THE COMPANY FOR WHICH AUTO ANALYST EFRAIM LEVY WORKS WAS MISIDENTIFIED IN AN ARTICLE IN SATURDAY'S BUSINESS SECTION. IT IS S&P EQUITY GROUP. (Published 08/03/1999)
DaimlerChrysler AG's stock was hammered for a second day, as Wall Street analysts soured on the firm's prospects and investors fled a company hailed only last year as a new transatlantic corporate giant.
DaimlerChrysler closed at $72.12 1/2, down $5.43 3/4, near the 52-week low of $71.87 1/2. In two days, the stock has dropped almost 15 percent. Thursday, the company reported earnings per share of $1.53, much lower than analysts' expectation of $2 a share, and offered a lukewarm forecast for the rest of the year.
"The market psychology has changed toward the company and its management," said Efraim Levy, auto industry analyst at ES&P Equity Group. In January, two months after Daimler-Benz AG and Chrysler Corp. completed their merger, the company's stock touched a high of $108.62 1/2.

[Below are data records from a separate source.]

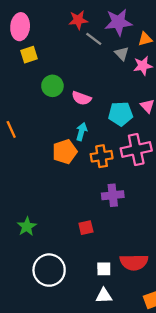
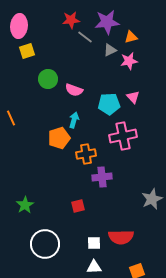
gray triangle: (122, 53) -> (110, 50), turned 48
orange cross: (102, 156) -> (86, 154), moved

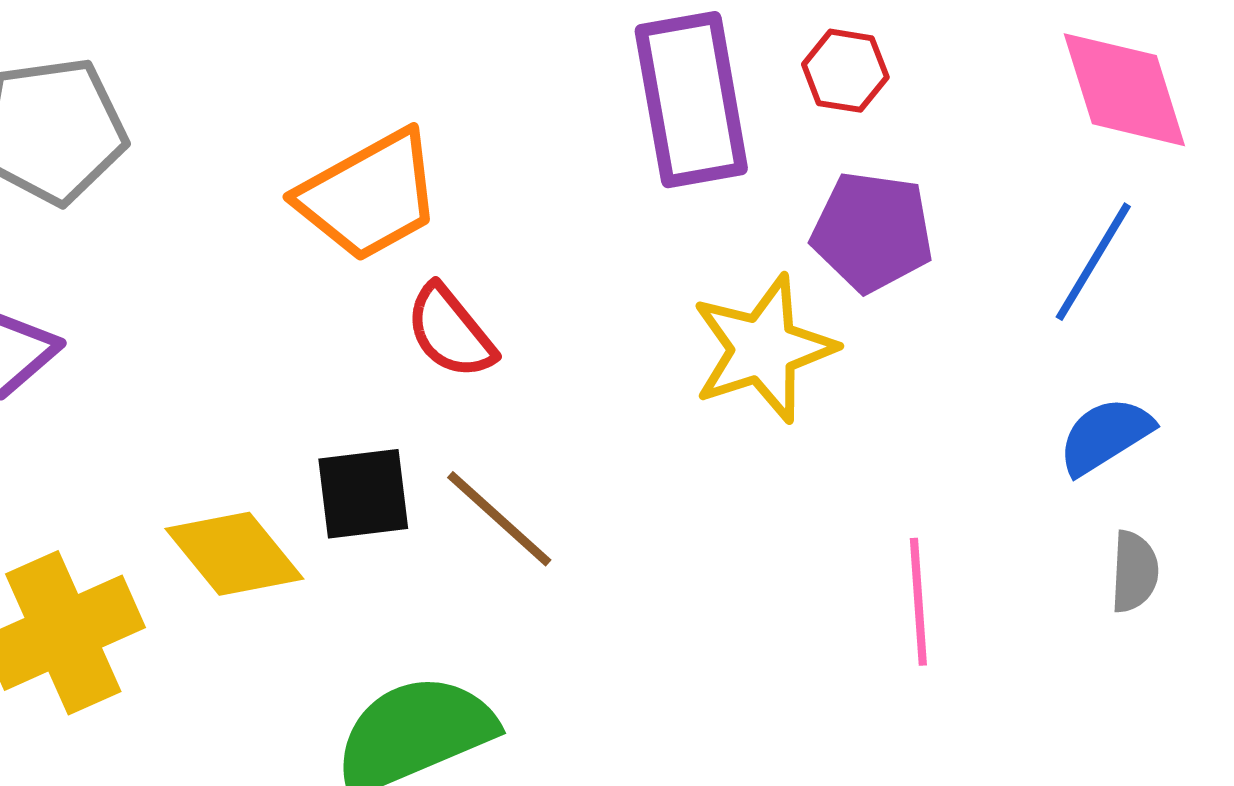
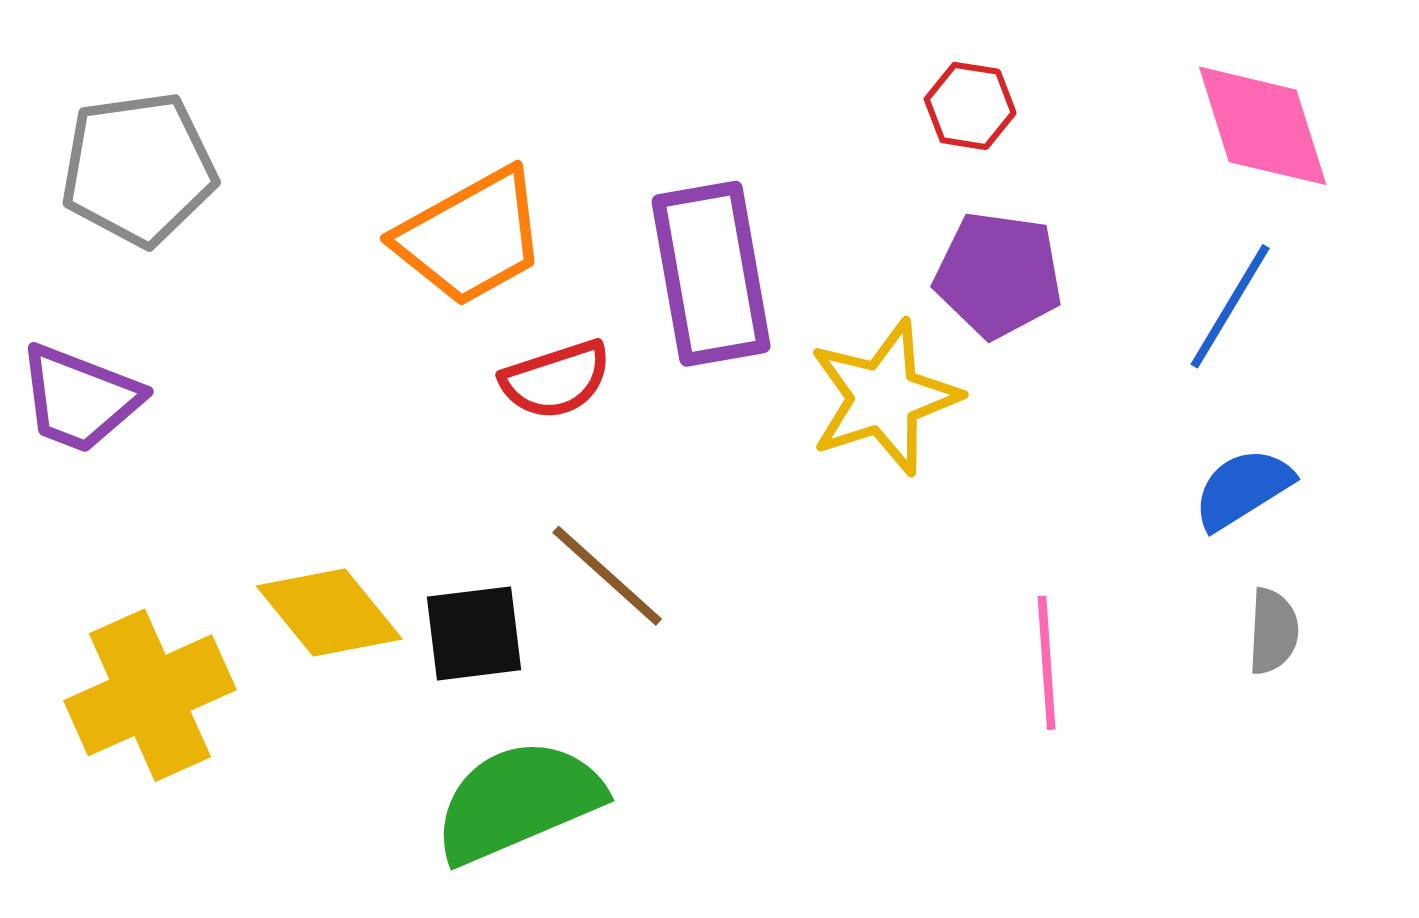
purple rectangle: (691, 100) -> (711, 274), moved
red semicircle: (450, 332) -> (556, 380), turned -69
black square: (363, 494) -> (474, 633), moved

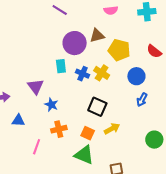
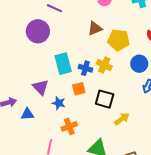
purple circle: (75, 43) -> (38, 31), moved
cyan rectangle: (61, 66) -> (63, 64), size x1.5
blue triangle: (18, 120) -> (27, 114), moved
orange square: (88, 133) -> (79, 89), moved, turned -32

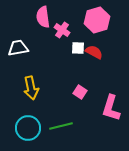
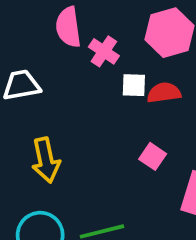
red semicircle: (94, 52) -> (164, 93), turned -36
pink square: (80, 92) -> (153, 156), moved

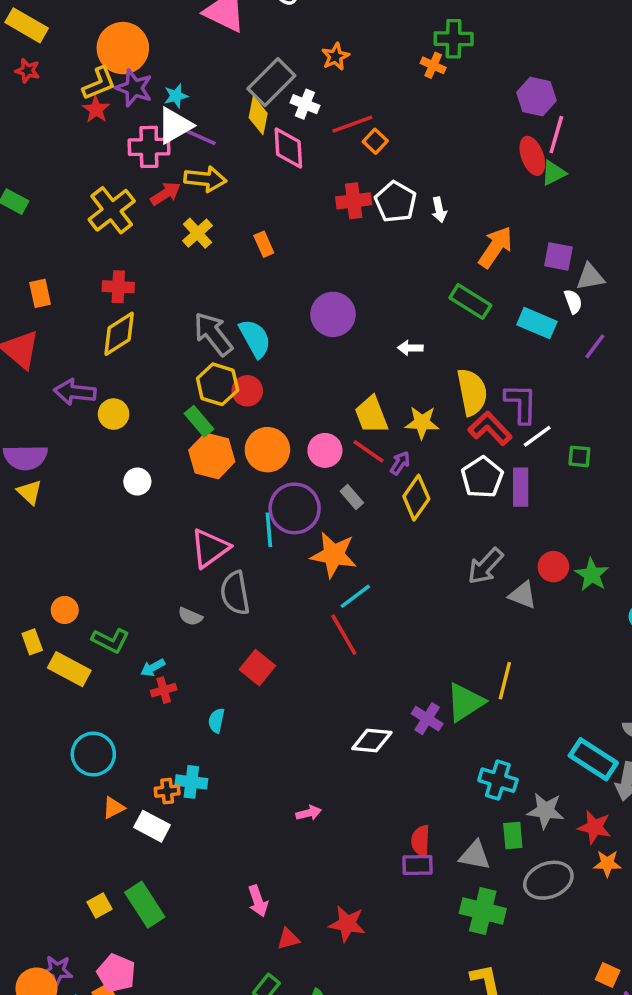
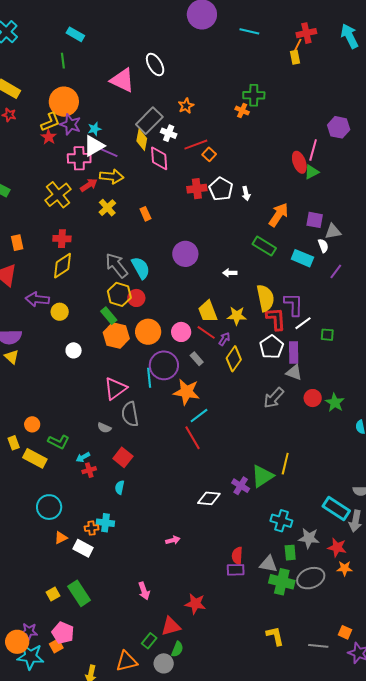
purple hexagon: (536, 97) -> (339, 127), moved
red L-shape: (490, 428) -> (276, 319), turned 40
gray triangle: (523, 595) -> (294, 372), moved
red square: (257, 668) -> (123, 457), moved
green cross: (483, 911) -> (282, 582), moved
red triangle: (288, 939) -> (171, 626), moved, size x1.5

In a damning advisory note issued yesterday, Lehman Brothers Inc. analyst Christopher Will said that the fall in stock price reflected more than just poor profits. It said that "it was the day when the European investors discovered that DaimlerChrysler is Chrysler, with its earnings principally geared to highly volatile and low-quality North American car and light truck profitability." Will, who issued a critical report on DaimlerChrysler last month, maintained the stock as "neutral" but suggested BMW was a better stock to acquire.
A number of other securities firms cut their ratings for DaimlerChrysler, including Warburg Dillon Read, Dresdner Kleinwort Benson, Credit Lyonnais SA and Merrill Lynch & Co.

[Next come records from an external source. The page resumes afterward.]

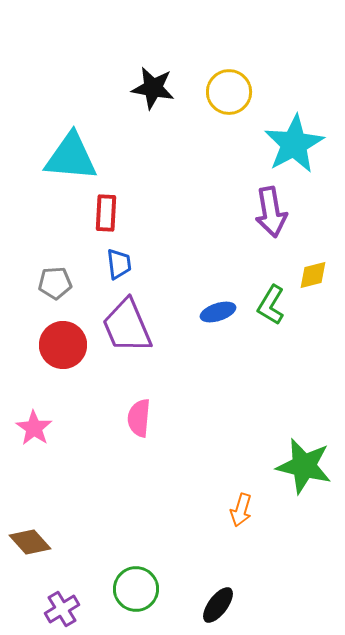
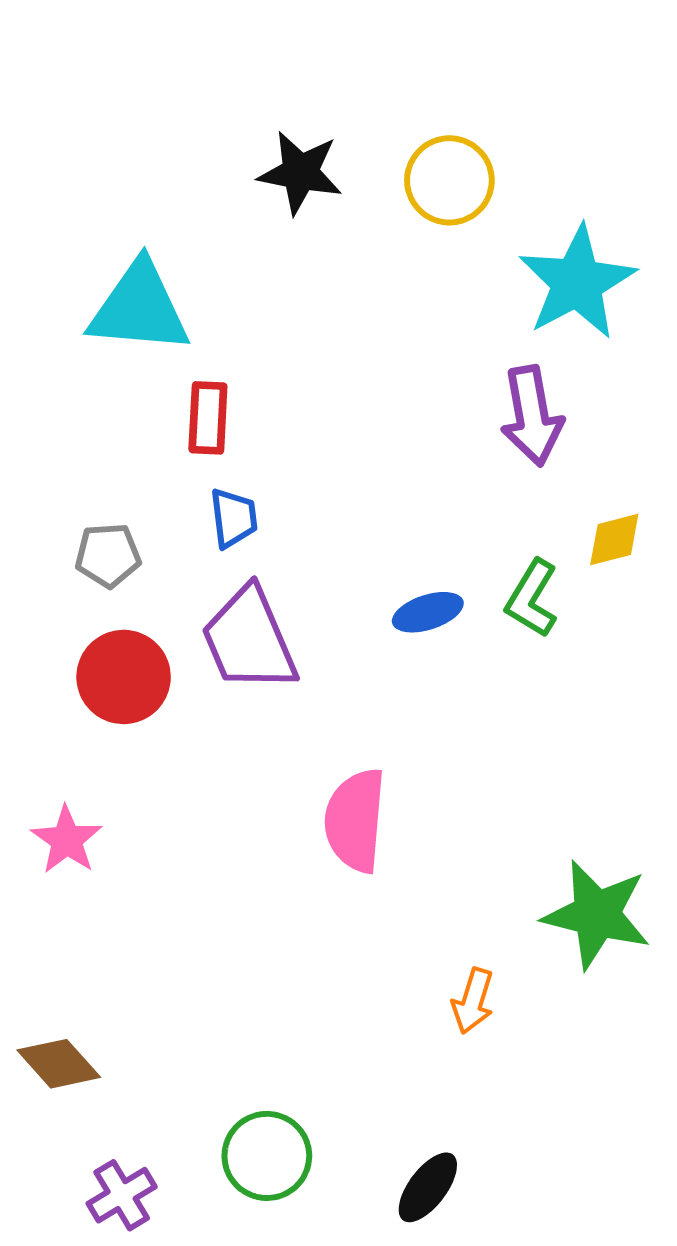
pink semicircle: (139, 418) -> (355, 820), moved, size x1.4

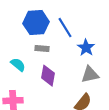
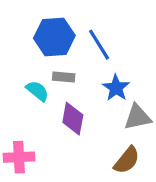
blue star: (86, 48) -> (116, 88), moved
cyan semicircle: (18, 65) -> (37, 91), moved

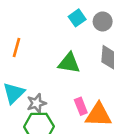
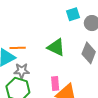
orange line: (17, 48) -> (18, 48), moved, turned 56

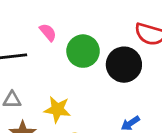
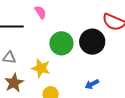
green circle: (83, 51) -> (61, 43), moved

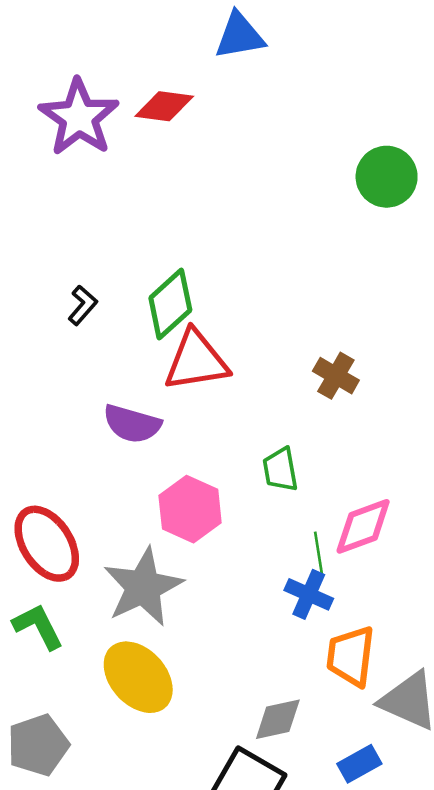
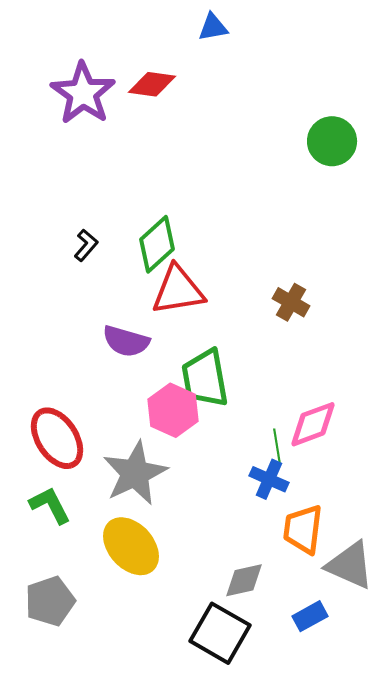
blue triangle: (240, 36) -> (213, 27), size x0.7
green trapezoid: (280, 470) -> (205, 378), moved, size x1.6

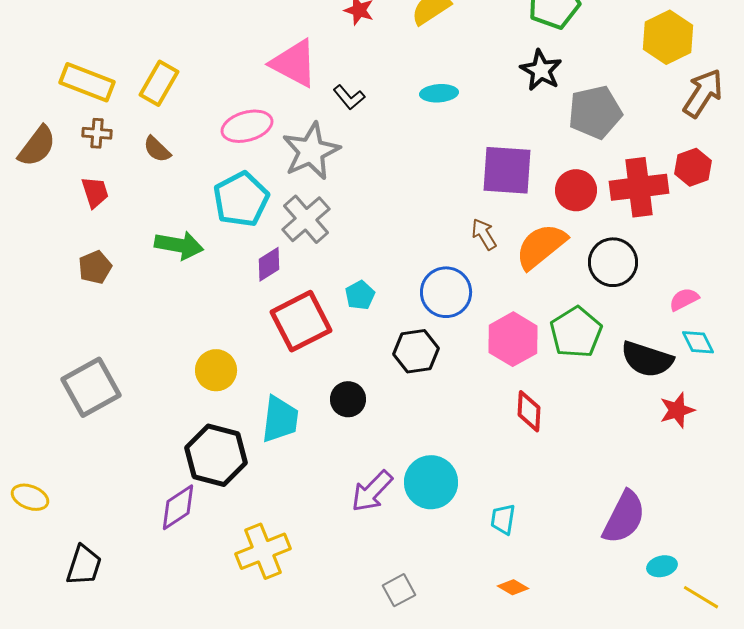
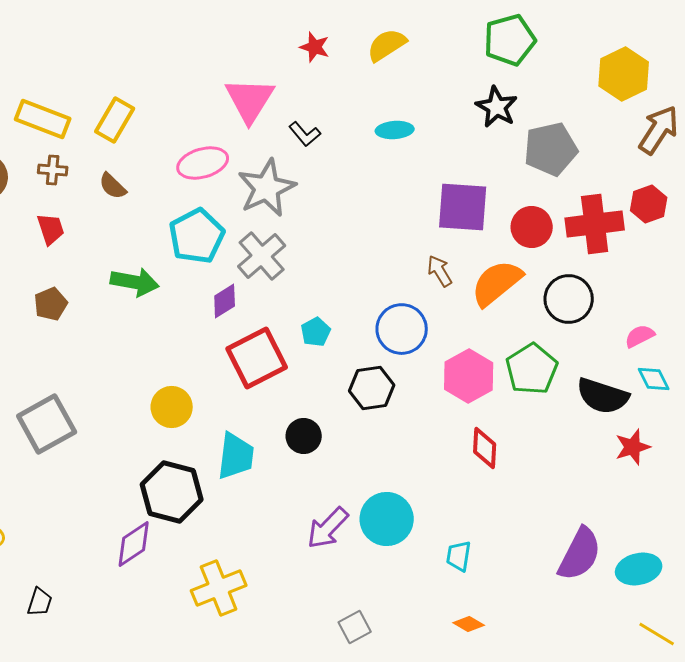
pink triangle: (294, 63) -> (250, 100), turned 34
black trapezoid: (84, 565) -> (40, 602), size x0.7
cyan ellipse: (662, 566) -> (639, 569), moved, size x1.5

Other analysts, however, felt that the market was overreacting. "It's still a very good company with good long-term prospects," said David Bradley, analyst at J.P. Morgan Securities Inc.
For its part, DaimlerChrysler said that the weak earnings were due to higher price incentives that were intended to boost sales of Chrysler products in the competitive North American market.
For the Chrysler brands--including Chrysler, Jeep, Plymouth and Dodge--the average incentive per vehicle rose from $1,284 in the first quarter to $1,345 in the second quarter.
What's worrying analysts is that the company had to resort to such incentives at a time when car sales are booming. This year, 16.5 million to 17 million vehicles are expected to be sold.
With the auto market expected to shrink by 2.6 percent in the year 2000, analysts see DaimlerChrysler's profits suffering. DaimlerChrysler has warned its earnings for the rest of the year will only be in line with the revenue growth and not outpace it, as the company said it would earlier this year.
Part of the problem, analysts say, is the slowdown in new product launches from the company. This in turn has forced DaimlerChrysler to step up price incentives in the last two years.
In the second quarter, the operating profit in the Chrysler automotive operations rose by just 1.4 percent, to $1.36 billion, although revenue grew by almost 10 percent, to $16.77 billion. The Mercedes-Benz and Smart car business fared better, reporting a 17 percent rise in quarterly operating profit to $635 million.
Fixed-income analysts such as Kevin Morley of Credit Suisse First Boston are maintaining their A plus rating for the company's bonds, citing its "global footprint, well-diversified businesses and excellent products" as reasons for investor confidence. "A short-term blip has very little consequence to the company," Morley said.